Isabel Munilla is senior policy advisor for Extractive Industries at the humanitarian and relief organization Oxfam America. She leads research and analysis to support Oxfam initiatives on oil, gas and mining transparency with a focus on securities, contract disclosure norms, and implementation of the Extractive Industries Transparency Initiative (EITI), and serves as a member of the USEITI Multi-Stakeholder Group. She engages with governments, multinational companies, development banks, investors and civil society organizations, and her geographic focus includes US, Canada, and EU, as well as South Africa and Cambodia, with a lesser focus on East Africa.

 

Previously, Isabel was the Director of Publish What You Pay United States (PWYP), a coalition of faith-based, human rights, anti-poverty, anti-corruption, and development organizations that work together to push for transparency in the payments made by the oil, gas, and mining sectors to governments. Isabel led PWYP’s advocacy for improved policies within the US government, multinational companies, and international financial institutions, and the EITI. She led PWYP US’s 2010 drive to pass Section 1504/Cardin-Lugar provision of the U.S. Dodd-Frank Act, which requires oil, gas, and mining companies registered with the Securities and Exchange Commission (SEC) to publish their payments to governments as part of their annual reports to the Commission.

 

Prior to joining PWYP, she worked for 9 years at the World Resources Institute conducting research with civil society partners on the social and environmental impacts – and benefits - of natural resource extraction.
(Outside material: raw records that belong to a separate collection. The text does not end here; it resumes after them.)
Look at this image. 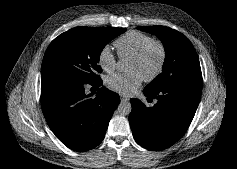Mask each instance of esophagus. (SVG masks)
I'll use <instances>...</instances> for the list:
<instances>
[{"label":"esophagus","mask_w":237,"mask_h":169,"mask_svg":"<svg viewBox=\"0 0 237 169\" xmlns=\"http://www.w3.org/2000/svg\"><path fill=\"white\" fill-rule=\"evenodd\" d=\"M122 102H129L130 98L125 96H120Z\"/></svg>","instance_id":"obj_1"}]
</instances>
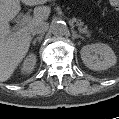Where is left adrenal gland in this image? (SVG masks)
<instances>
[{
  "mask_svg": "<svg viewBox=\"0 0 119 119\" xmlns=\"http://www.w3.org/2000/svg\"><path fill=\"white\" fill-rule=\"evenodd\" d=\"M72 35H73V39H76V38L83 39V37L81 35L77 34L75 31H73V34Z\"/></svg>",
  "mask_w": 119,
  "mask_h": 119,
  "instance_id": "1",
  "label": "left adrenal gland"
}]
</instances>
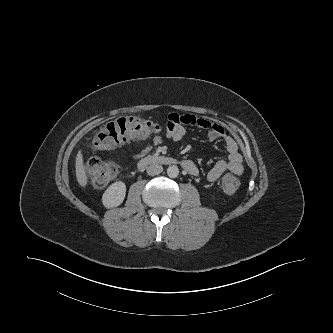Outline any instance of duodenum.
Returning a JSON list of instances; mask_svg holds the SVG:
<instances>
[{
    "label": "duodenum",
    "instance_id": "1",
    "mask_svg": "<svg viewBox=\"0 0 333 333\" xmlns=\"http://www.w3.org/2000/svg\"><path fill=\"white\" fill-rule=\"evenodd\" d=\"M175 163V160L171 157L163 156V155H149L144 158H142L138 163V169L144 170L150 165L153 164H162V165H168Z\"/></svg>",
    "mask_w": 333,
    "mask_h": 333
}]
</instances>
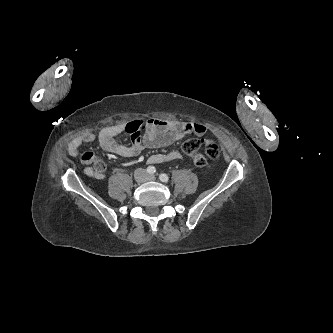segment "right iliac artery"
I'll use <instances>...</instances> for the list:
<instances>
[{"label":"right iliac artery","mask_w":333,"mask_h":333,"mask_svg":"<svg viewBox=\"0 0 333 333\" xmlns=\"http://www.w3.org/2000/svg\"><path fill=\"white\" fill-rule=\"evenodd\" d=\"M147 172H148L149 174H154V173L156 172V169H155L154 166H149V167L147 168Z\"/></svg>","instance_id":"obj_1"}]
</instances>
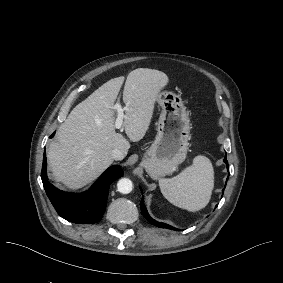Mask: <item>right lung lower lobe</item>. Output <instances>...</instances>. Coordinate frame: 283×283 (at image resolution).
I'll return each instance as SVG.
<instances>
[{
  "mask_svg": "<svg viewBox=\"0 0 283 283\" xmlns=\"http://www.w3.org/2000/svg\"><path fill=\"white\" fill-rule=\"evenodd\" d=\"M54 134L55 132L50 138ZM46 165V153L44 152L41 178L48 198L58 214L74 223L91 224L100 221L107 205L110 184L123 175L121 167L111 166L88 191L71 194L62 192L49 183Z\"/></svg>",
  "mask_w": 283,
  "mask_h": 283,
  "instance_id": "98d812e1",
  "label": "right lung lower lobe"
}]
</instances>
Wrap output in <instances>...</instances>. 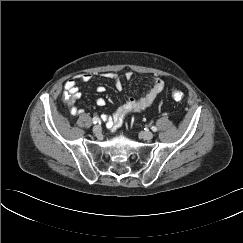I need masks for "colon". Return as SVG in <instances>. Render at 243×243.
<instances>
[{
  "instance_id": "colon-1",
  "label": "colon",
  "mask_w": 243,
  "mask_h": 243,
  "mask_svg": "<svg viewBox=\"0 0 243 243\" xmlns=\"http://www.w3.org/2000/svg\"><path fill=\"white\" fill-rule=\"evenodd\" d=\"M172 97L176 100V101H181L184 98V94L182 91L180 90H174L172 92Z\"/></svg>"
}]
</instances>
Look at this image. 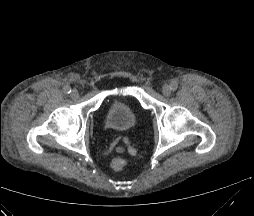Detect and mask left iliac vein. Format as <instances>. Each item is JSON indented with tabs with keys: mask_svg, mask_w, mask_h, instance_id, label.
<instances>
[{
	"mask_svg": "<svg viewBox=\"0 0 254 216\" xmlns=\"http://www.w3.org/2000/svg\"><path fill=\"white\" fill-rule=\"evenodd\" d=\"M162 92L165 96H169L171 94V87L167 84L163 85Z\"/></svg>",
	"mask_w": 254,
	"mask_h": 216,
	"instance_id": "1",
	"label": "left iliac vein"
}]
</instances>
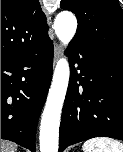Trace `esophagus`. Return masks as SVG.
I'll list each match as a JSON object with an SVG mask.
<instances>
[{
	"label": "esophagus",
	"mask_w": 123,
	"mask_h": 152,
	"mask_svg": "<svg viewBox=\"0 0 123 152\" xmlns=\"http://www.w3.org/2000/svg\"><path fill=\"white\" fill-rule=\"evenodd\" d=\"M61 54V46L58 43L54 45V62H57Z\"/></svg>",
	"instance_id": "34e87169"
}]
</instances>
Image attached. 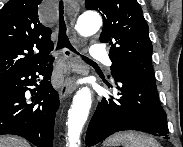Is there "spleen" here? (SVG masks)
Wrapping results in <instances>:
<instances>
[{
	"label": "spleen",
	"mask_w": 183,
	"mask_h": 147,
	"mask_svg": "<svg viewBox=\"0 0 183 147\" xmlns=\"http://www.w3.org/2000/svg\"><path fill=\"white\" fill-rule=\"evenodd\" d=\"M104 147H161L152 137L137 132H120L108 138Z\"/></svg>",
	"instance_id": "1"
}]
</instances>
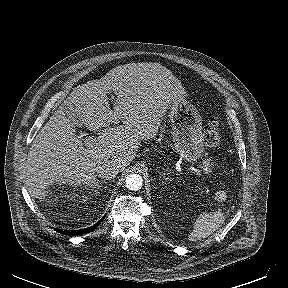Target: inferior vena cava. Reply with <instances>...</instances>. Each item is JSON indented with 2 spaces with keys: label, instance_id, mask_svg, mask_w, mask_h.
<instances>
[{
  "label": "inferior vena cava",
  "instance_id": "inferior-vena-cava-1",
  "mask_svg": "<svg viewBox=\"0 0 288 288\" xmlns=\"http://www.w3.org/2000/svg\"><path fill=\"white\" fill-rule=\"evenodd\" d=\"M122 166L120 163L113 162H105L96 167V173L98 177L106 180H111L116 177V175L121 170Z\"/></svg>",
  "mask_w": 288,
  "mask_h": 288
}]
</instances>
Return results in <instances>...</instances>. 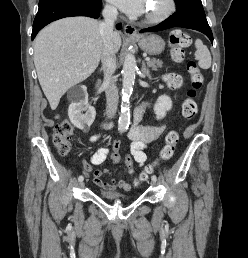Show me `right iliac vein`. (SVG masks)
<instances>
[{"label": "right iliac vein", "instance_id": "obj_1", "mask_svg": "<svg viewBox=\"0 0 248 258\" xmlns=\"http://www.w3.org/2000/svg\"><path fill=\"white\" fill-rule=\"evenodd\" d=\"M80 187H83L84 186V182L81 181L80 184H79Z\"/></svg>", "mask_w": 248, "mask_h": 258}]
</instances>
She was the principal author of "People, Power and Pipelines: Lessons from Peru: in the governance of gas production revenues and co-authored "Breaking Ground: Engaging Communities in Extractives and Infrastructure Projects." She worked with civil society coalitions in the Amazon region, Indonesia, Russia, and Central Africa to examine the governance challenges inherent in extractive industries and the forestry sector, and the associated role of corporations and international financial institutions in influencing national and private systems of risk mitigation and management in these sectors.

 

She holds degrees in French and Journalism from the University of Maryland, College Park.